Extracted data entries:
● ● ● ● ●

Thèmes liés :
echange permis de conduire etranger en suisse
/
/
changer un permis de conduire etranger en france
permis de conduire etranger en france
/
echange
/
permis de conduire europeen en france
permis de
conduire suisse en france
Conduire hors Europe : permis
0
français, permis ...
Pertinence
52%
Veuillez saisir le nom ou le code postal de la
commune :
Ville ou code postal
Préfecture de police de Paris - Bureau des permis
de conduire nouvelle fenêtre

● ● ● ● ●

PROBLEM TO WORK ON ▸ An exact transcription of all the records is needed.

WRITTEN SOLUTION ▸
Thèmes liés :
echange permis de conduire etranger en suisse
/
/
changer un permis de conduire etranger en france
permis de conduire etranger en france
/
echange
/
permis de conduire europeen en france
permis de
conduire suisse en france
Conduire hors Europe : permis
0
français, permis ...
Pertinence
52%
Veuillez saisir le nom ou le code postal de la
commune :
Ville ou code postal
Préfecture de police de Paris - Bureau des permis
de conduire nouvelle fenêtre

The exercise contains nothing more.